House Price Predictor

A straightforward tabular ML project to sharpen fundamentals and round out the portfolio.

⚡ Why This Project?

It’s a classic. Clean, tabular data; sensible preprocessing; baseline-to-better models; and clear evaluation with reproducible results. Not a passion project — just a tidy way to demonstrate end-to-end ML hygiene.

🎯 Objectives

  • Data cleaning and feature engineering on a well-known housing dataset.
  • Baseline models (Linear/ElasticNet) → tree-based models (RandomForest/XGBoost/LightGBM).
  • Cross-validation, simple hyperparameter tuning, and holdout test evaluation.
  • Interpretability: feature importances/SHAP summary for top drivers.
  • Lightweight dashboard to show predictions and metric snapshots.

🧪 MVP Scope

  • Notebook + scripts for ingest, preprocess, train, evaluate.
  • 2–3 baseline models with k-fold CV; pick a champion by RMSE.
  • Simple FastAPI endpoint for predict(); CSV upload input.
  • Mini Next.js page to display RMSE/MAE/R² and top features.

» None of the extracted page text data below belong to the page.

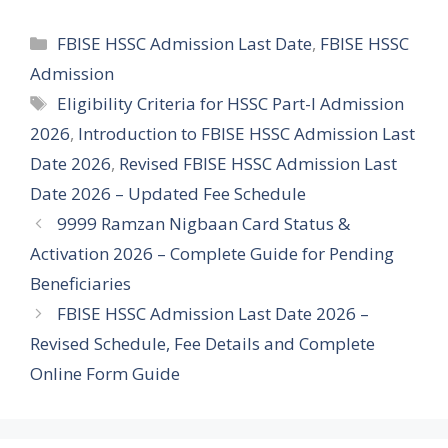
Categories
FBISE HSSC Admission Last Date
,
FBISE HSSC
Admission
Tags
Eligibility Criteria for HSSC Part-I Admission
2026
,
Introduction to FBISE HSSC Admission Last
Date 2026
,
Revised FBISE HSSC Admission Last
Date 2026 – Updated Fee Schedule
9999 Ramzan Nigbaan Card Status &
Activation 2026 – Complete Guide for Pending
Beneficiaries
FBISE HSSC Admission Last Date 2026 –
Revised Schedule, Fee Details and Complete
Online Form Guide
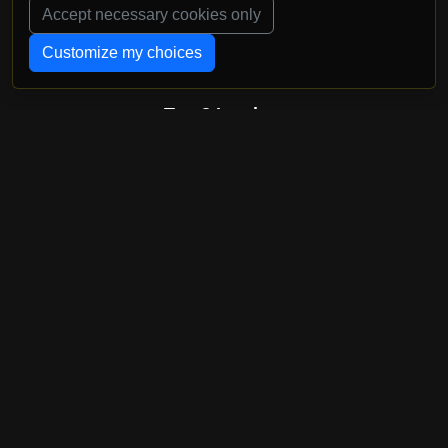
Accept necessary cookies only
Customize my choices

🛠️ Tools & Stack (Planned)

  • Python: pandas, scikit-learn, (optionally) xgboost/lightgbm
  • FastAPI for a lightweight prediction service
  • SQLite/PostgreSQL (optional) for experiment logs
  • Next.js mini dashboard for metrics

📡 Data Notes

Use a widely used public housing dataset to keep the scope predictable and comparable. Focus is on clean preprocessing steps (missing values, categorical encoding, skew fixes) and reproducible evaluation.

📈 Metrics

  • RMSE (primary), MAE, and R²
  • Train vs validation gap (over/underfit check)
  • K-fold stability (variance across folds)

🗺️ Roadmap (High Level)

  1. Dataset setup + EDA
  2. Preprocessing + baselines
  3. Tree models + simple tuning
  4. Interpretability (importances/SHAP)
  5. FastAPI + mini metrics page